SETTING:Tuberculosis (TB) is a potential trigger of haemophagocytic syndrome (HS) but little is known about the features of TB-associated HS. OBJECTIVE: To assess the risk factors associated with HS in patients with TB. DESIGN: We performed a multicentre case-control study assessing the medical records of adult patients diagnosed with proven TB with (TB/HS+) or without (TB/HS-) associated HS. RESULTS: Twenty-one patients with TB/HS+ (24% women, median age, 37 years [IQR 30-48]) were included in the study. Eleven patients (52%) were infected with human immunodeficiency virus and seven patients (33%) were immunocompromised due to other reasons. TB was disseminated in 17 patients (81%).
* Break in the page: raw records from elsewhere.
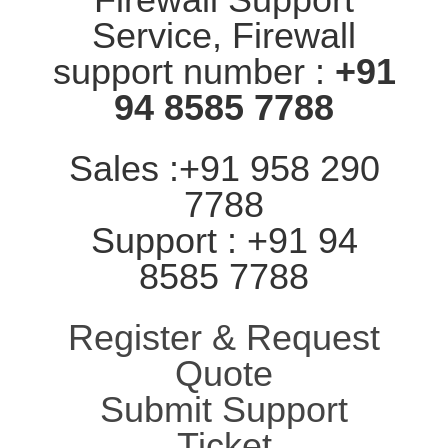
Service, Firewall
support number :
+91
94 8585 7788
Sales :+91 958 290
7788
Support : +91 94
8585 7788
Register & Request
Quote
Submit Support
Ticket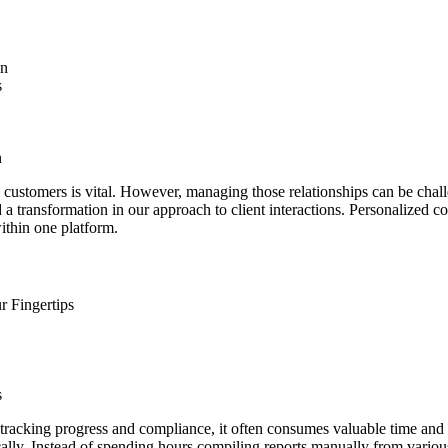
on
s
n
ith customers is vital. However, managing those relationships can be ch
a transformation in our approach to client interactions. Personalized 
ithin one platform.
r Fingertips
s
 tracking progress and compliance, it often consumes valuable time an
ically. Instead of spending hours compiling reports manually from vari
Compared with 50 control TBpatients (TB/HS-), patients with TB/HS+ were more likely to be immunocompromised (86% vs. 18%; P < 0.001) and to present with disseminated TB (80% vs. 12%; P < 0.001). The outcome was poorer in patients with TB/HS+, with a higher admission rate to intensive care (71% vs. 0%; P < 0.001) and a higher risk of death (38% vs. 7%; P = 0.005). CONCLUSION:TB/HS+ occurred more likely in immunocompromised patients and severely impaired the prognosis of TB. Further studies are needed to devise therapeutic strategies for patients with TB/HS+.